Biddlecomb remembered Sabine's from previous visits to Providence as a crowded and raucous establishment. Seamen, newspapermen, merchants, rich or otherwise, all crowded into Sabine's. It was a place for those who held strong opinions and were not shy in their expression. Sabine's was the center of unrest in Providence, and and the unrest, like ink on a blotter, was spreading out quickly in all directions.

By the time Biddlecomb and Rumstick arrived at the tavern, every bench was jammed with men and nearly all of the standing room as well. Biddlecomb recognized many faces from the crowd in the square, and the excitement from the tarring and feathering of King George's customs man did not seem to have diminished. The men yelled at each other, calling over the din to make their points heard, and the occasional cries of "Liberty!" and "Death to parliamentary rascals!" made Biddlecomb shake his head and wonder at such open treason. Around and about through the crowd the potboys scurried with their wooden trays, spilling ale in the trampled sawdust on the floor, and the barmaids skillfully fended off the ribald suggestions of the men.

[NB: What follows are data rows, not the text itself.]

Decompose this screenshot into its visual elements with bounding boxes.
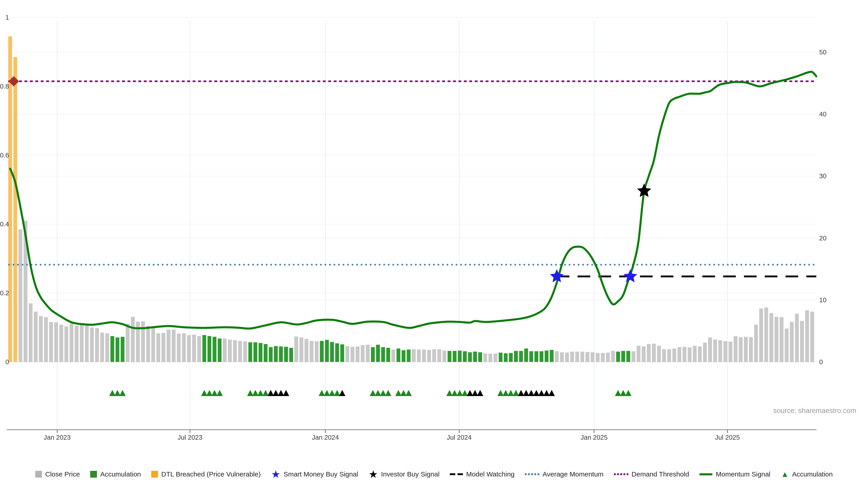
close-price-bar[interactable] [754, 325, 758, 362]
close-price-bar[interactable] [315, 341, 319, 362]
close-price-bar[interactable] [744, 337, 748, 362]
close-price-bar[interactable] [39, 316, 43, 362]
close-price-bar[interactable] [427, 350, 431, 362]
legend-item-momentum-signal[interactable]: Momentum Signal [700, 470, 770, 478]
close-price-bar[interactable] [708, 337, 712, 362]
accumulation-marker[interactable] [217, 390, 223, 396]
accumulation-bar[interactable] [514, 351, 518, 362]
close-price-bar[interactable] [44, 317, 48, 362]
accumulation-marker[interactable] [247, 390, 253, 396]
close-price-bar[interactable] [126, 324, 129, 362]
close-price-bar[interactable] [355, 346, 360, 362]
close-price-bar[interactable] [29, 303, 33, 362]
legend-item-accumulation[interactable]: ▲Accumulation [781, 470, 833, 478]
legend-item-model-watching[interactable]: Model Watching [450, 470, 515, 478]
accumulation-bar[interactable] [509, 353, 513, 362]
close-price-bar[interactable] [780, 317, 783, 362]
investor-marker[interactable] [283, 390, 289, 396]
close-price-bar[interactable] [80, 324, 84, 362]
accumulation-bar[interactable] [320, 341, 324, 362]
accumulation-bar[interactable] [274, 346, 278, 362]
close-price-bar[interactable] [49, 322, 53, 362]
accumulation-marker[interactable] [620, 390, 626, 396]
legend-item-dtl-breached-price-vulnerable[interactable]: DTL Breached (Price Vulnerable) [151, 470, 261, 478]
close-price-bar[interactable] [693, 346, 697, 362]
accumulation-marker[interactable] [395, 390, 402, 396]
accumulation-bar[interactable] [269, 347, 273, 362]
close-price-bar[interactable] [647, 344, 651, 362]
close-price-bar[interactable] [591, 352, 594, 362]
close-price-bar[interactable] [366, 345, 370, 362]
accumulation-bar[interactable] [539, 351, 544, 362]
close-price-bar[interactable] [698, 346, 702, 362]
investor-marker[interactable] [518, 390, 524, 396]
accumulation-bar[interactable] [284, 347, 288, 362]
accumulation-bar[interactable] [402, 350, 405, 362]
close-price-bar[interactable] [764, 307, 768, 362]
close-price-bar[interactable] [70, 323, 73, 362]
accumulation-bar[interactable] [371, 347, 375, 362]
close-price-bar[interactable] [637, 346, 640, 362]
close-price-bar[interactable] [34, 312, 38, 362]
accumulation-marker[interactable] [380, 390, 386, 396]
legend-item-smart-money-buy-signal[interactable]: ★Smart Money Buy Signal [271, 470, 358, 478]
accumulation-bar[interactable] [504, 353, 508, 362]
close-price-bar[interactable] [223, 338, 227, 362]
accumulation-marker[interactable] [119, 390, 126, 396]
close-price-bar[interactable] [54, 322, 58, 362]
close-price-bar[interactable] [494, 354, 498, 362]
accumulation-bar[interactable] [447, 351, 452, 362]
legend-item-accumulation[interactable]: Accumulation [90, 470, 141, 478]
close-price-bar[interactable] [581, 352, 584, 362]
accumulation-bar[interactable] [616, 352, 620, 362]
investor-marker[interactable] [278, 390, 284, 396]
close-price-bar[interactable] [233, 340, 237, 362]
accumulation-bar[interactable] [463, 351, 467, 362]
close-price-bar[interactable] [775, 317, 778, 362]
close-price-bar[interactable] [728, 341, 733, 362]
accumulation-marker[interactable] [615, 390, 621, 396]
investor-marker[interactable] [477, 390, 483, 396]
accumulation-marker[interactable] [405, 390, 412, 396]
close-price-bar[interactable] [770, 313, 773, 362]
accumulation-marker[interactable] [206, 390, 213, 396]
close-price-bar[interactable] [64, 326, 68, 362]
investor-marker[interactable] [533, 390, 539, 396]
accumulation-bar[interactable] [111, 336, 114, 362]
close-price-bar[interactable] [785, 328, 789, 362]
close-price-bar[interactable] [442, 351, 446, 362]
accumulation-bar[interactable] [264, 344, 268, 362]
accumulation-marker[interactable] [462, 390, 468, 396]
close-price-bar[interactable] [90, 328, 94, 362]
close-price-bar[interactable] [739, 337, 743, 362]
accumulation-bar[interactable] [213, 337, 217, 362]
accumulation-bar[interactable] [325, 340, 329, 362]
accumulation-bar[interactable] [626, 351, 630, 362]
investor-marker[interactable] [523, 390, 529, 396]
accumulation-bar[interactable] [208, 336, 211, 362]
investor-marker[interactable] [538, 390, 545, 396]
legend-item-demand-threshold[interactable]: Demand Threshold [614, 470, 689, 478]
close-price-bar[interactable] [422, 350, 426, 362]
close-price-bar[interactable] [560, 352, 564, 362]
close-price-bar[interactable] [575, 352, 579, 362]
dtl-breached-bar[interactable] [13, 57, 17, 362]
accumulation-marker[interactable] [513, 390, 519, 396]
accumulation-bar[interactable] [279, 346, 283, 362]
momentum-accumulation-chart[interactable]: Jan 2023Jul 2023Jan 2024Jul 2024Jan 2025… [0, 0, 868, 488]
investor-marker[interactable] [528, 390, 534, 396]
accumulation-bar[interactable] [330, 342, 334, 362]
accumulation-marker[interactable] [370, 390, 376, 396]
close-price-bar[interactable] [570, 352, 574, 362]
accumulation-marker[interactable] [329, 390, 335, 396]
accumulation-bar[interactable] [397, 349, 400, 362]
accumulation-bar[interactable] [621, 351, 625, 362]
close-price-bar[interactable] [565, 353, 569, 362]
accumulation-bar[interactable] [524, 349, 528, 362]
close-price-bar[interactable] [810, 312, 814, 362]
accumulation-marker[interactable] [385, 390, 391, 396]
accumulation-bar[interactable] [534, 351, 538, 362]
close-price-bar[interactable] [95, 328, 99, 362]
close-price-bar[interactable] [805, 310, 809, 362]
smart-money-buy-signal-star[interactable] [623, 269, 637, 283]
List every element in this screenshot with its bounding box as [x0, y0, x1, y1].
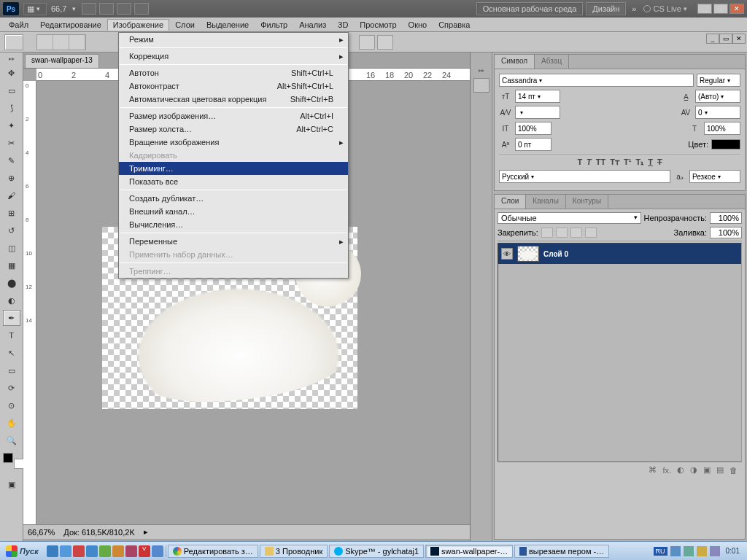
vscale-field[interactable]: 100%	[515, 122, 551, 135]
ql-app4-icon[interactable]	[112, 545, 124, 557]
text-color-swatch[interactable]	[711, 139, 740, 149]
tab-channels[interactable]: Каналы	[526, 195, 566, 209]
collapsed-panel-icon[interactable]	[473, 78, 489, 93]
font-style-dropdown[interactable]: Regular	[697, 74, 740, 87]
clock[interactable]: 0:01	[723, 547, 743, 555]
view-grid-icon[interactable]	[99, 3, 114, 15]
wand-tool[interactable]: ✦	[3, 117, 20, 133]
subscript-button[interactable]: T₁	[635, 158, 643, 167]
screen-mode-icon[interactable]	[134, 3, 149, 15]
maximize-button[interactable]: ▭	[713, 4, 728, 14]
layer-name[interactable]: Слой 0	[543, 250, 568, 258]
3d-camera-tool[interactable]: ⊙	[3, 397, 20, 413]
workspace-more[interactable]: »	[632, 4, 636, 13]
menu-imagesize[interactable]: Размер изображения…Alt+Ctrl+I	[119, 109, 348, 122]
current-tool-preset[interactable]	[4, 34, 23, 50]
view-guides-icon[interactable]	[117, 3, 131, 15]
ql-app3-icon[interactable]	[99, 545, 111, 557]
shape-tool[interactable]: ▭	[3, 362, 20, 378]
doc-close[interactable]: ✕	[732, 34, 746, 44]
zoom-tool[interactable]: 🔍	[3, 432, 20, 448]
ql-app2-icon[interactable]	[86, 545, 98, 557]
menu-window[interactable]: Окно	[403, 19, 433, 31]
menu-select[interactable]: Выделение	[201, 19, 255, 31]
stamp-tool[interactable]: ⊞	[3, 205, 20, 221]
cslive-button[interactable]: CS Live▾	[643, 4, 687, 13]
close-button[interactable]: ✕	[729, 4, 744, 14]
link-layers-icon[interactable]: ⌘	[649, 465, 657, 475]
doc-restore[interactable]: ▭	[719, 34, 732, 44]
minimize-button[interactable]: _	[697, 4, 712, 14]
menu-filter[interactable]: Фильтр	[255, 19, 293, 31]
menu-edit[interactable]: Редактирование	[34, 19, 107, 31]
fill-field[interactable]: 100%	[710, 227, 742, 238]
pen-tool[interactable]: ✒	[3, 310, 20, 326]
blur-tool[interactable]: ⬤	[3, 275, 20, 291]
tab-character[interactable]: Символ	[495, 55, 535, 69]
baseline-field[interactable]: 0 пт	[515, 138, 551, 151]
brush-tool[interactable]: 🖌	[3, 187, 20, 203]
antialias-dropdown[interactable]: Резкое	[689, 170, 740, 183]
foreground-color[interactable]	[3, 453, 13, 463]
3d-tool[interactable]: ⟳	[3, 380, 20, 396]
task-explorer[interactable]: 3 Проводник	[260, 545, 328, 558]
menu-view[interactable]: Просмотр	[354, 19, 402, 31]
lock-all-icon[interactable]	[585, 228, 597, 238]
history-brush-tool[interactable]: ↺	[3, 222, 20, 238]
menu-autotone[interactable]: АвтотонShift+Ctrl+L	[119, 66, 348, 79]
font-size-field[interactable]: 14 пт	[515, 90, 560, 103]
kerning-field[interactable]	[515, 106, 560, 119]
language-indicator[interactable]: RU	[654, 547, 667, 556]
menu-canvassize[interactable]: Размер холста…Alt+Ctrl+C	[119, 122, 348, 136]
layer-list[interactable]: 👁 Слой 0	[498, 243, 742, 462]
path-op-icon-2[interactable]	[377, 35, 393, 50]
zoom-display[interactable]: 66,7	[51, 4, 66, 13]
menu-mode[interactable]: Режим	[119, 33, 348, 46]
italic-button[interactable]: T	[587, 158, 592, 167]
tracking-field[interactable]: 0	[695, 106, 740, 119]
path-select-tool[interactable]: ↖	[3, 345, 20, 361]
task-word[interactable]: вырезаем пером -…	[514, 545, 609, 558]
tray-icon-2[interactable]	[684, 546, 694, 556]
visibility-icon[interactable]: 👁	[501, 248, 513, 260]
move-tool[interactable]: ✥	[3, 65, 20, 81]
menu-analysis[interactable]: Анализ	[293, 19, 332, 31]
layer-row[interactable]: 👁 Слой 0	[498, 244, 741, 264]
menu-adjustments[interactable]: Коррекция	[119, 50, 348, 63]
zoom-status[interactable]: 66,67%	[28, 528, 55, 537]
layer-fx-icon[interactable]: fx.	[662, 466, 671, 475]
gradient-tool[interactable]: ▦	[3, 257, 20, 273]
ql-app6-icon[interactable]: V	[139, 545, 150, 557]
task-chrome[interactable]: Редактировать з…	[168, 545, 258, 558]
hscale-field[interactable]: 100%	[704, 122, 740, 135]
allcaps-button[interactable]: TT	[596, 158, 605, 167]
ruler-vertical[interactable]: 02468101214	[23, 81, 36, 524]
menu-rotation[interactable]: Вращение изображения	[119, 136, 348, 149]
tab-paths[interactable]: Контуры	[566, 195, 608, 209]
blend-mode-dropdown[interactable]: Обычные▾	[498, 212, 641, 224]
workspace-design-button[interactable]: Дизайн	[586, 2, 626, 15]
marquee-tool[interactable]: ▭	[3, 82, 20, 98]
layer-thumbnail[interactable]	[517, 246, 539, 262]
task-skype[interactable]: Skype™ - gylchataj1	[329, 545, 424, 558]
panel-expand-icon[interactable]: ▸▸	[479, 67, 484, 74]
tray-icon-3[interactable]	[697, 546, 707, 556]
opacity-field[interactable]: 100%	[710, 212, 742, 224]
menu-3d[interactable]: 3D	[332, 19, 354, 31]
menu-image[interactable]: Изображение	[107, 19, 169, 31]
paths-icon[interactable]	[53, 35, 69, 50]
layer-mask-icon[interactable]: ◐	[677, 465, 684, 475]
eraser-tool[interactable]: ◫	[3, 240, 20, 256]
status-arrow-icon[interactable]: ▸	[144, 527, 148, 537]
workspace-essentials-button[interactable]: Основная рабочая среда	[476, 2, 584, 15]
document-tab[interactable]: swan-wallpaper-13	[25, 54, 99, 68]
adjustment-layer-icon[interactable]: ◑	[690, 465, 697, 475]
dodge-tool[interactable]: ◐	[3, 292, 20, 308]
healing-tool[interactable]: ⊕	[3, 170, 20, 186]
font-family-dropdown[interactable]: Cassandra	[499, 74, 694, 87]
eyedropper-tool[interactable]: ✎	[3, 152, 20, 168]
tab-paragraph[interactable]: Абзац	[535, 55, 569, 69]
bold-button[interactable]: T	[577, 158, 582, 167]
fill-pixels-icon[interactable]	[69, 35, 85, 50]
smallcaps-button[interactable]: Tᴛ	[610, 158, 619, 167]
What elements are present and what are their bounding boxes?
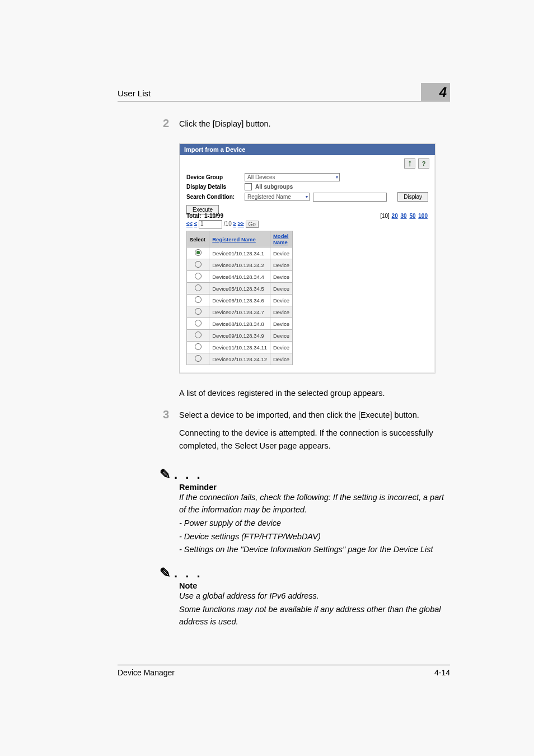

"So, my friend," began Rumstick when the two had seated themselves at a table whose occupants had deserted it in order that Rumstick might seat, "I had other reasons, you know, to hope that you had come to join the Sons of Liberty. That was something, what you did with old Judea. Deprived that blackhearted Wallace of his prize. Showed him what was what."

"Oh, yes, I showed him all right. Plowed a beautiful ship up on the rocks, threw away a fortune in molasses, not to mention every penny I was worth. I have no doubt that Wallace rues the day he crossed my wake. How on earth did you hear of this so soon?"

"I hear things. But don't you see? This is why we must fight for independence."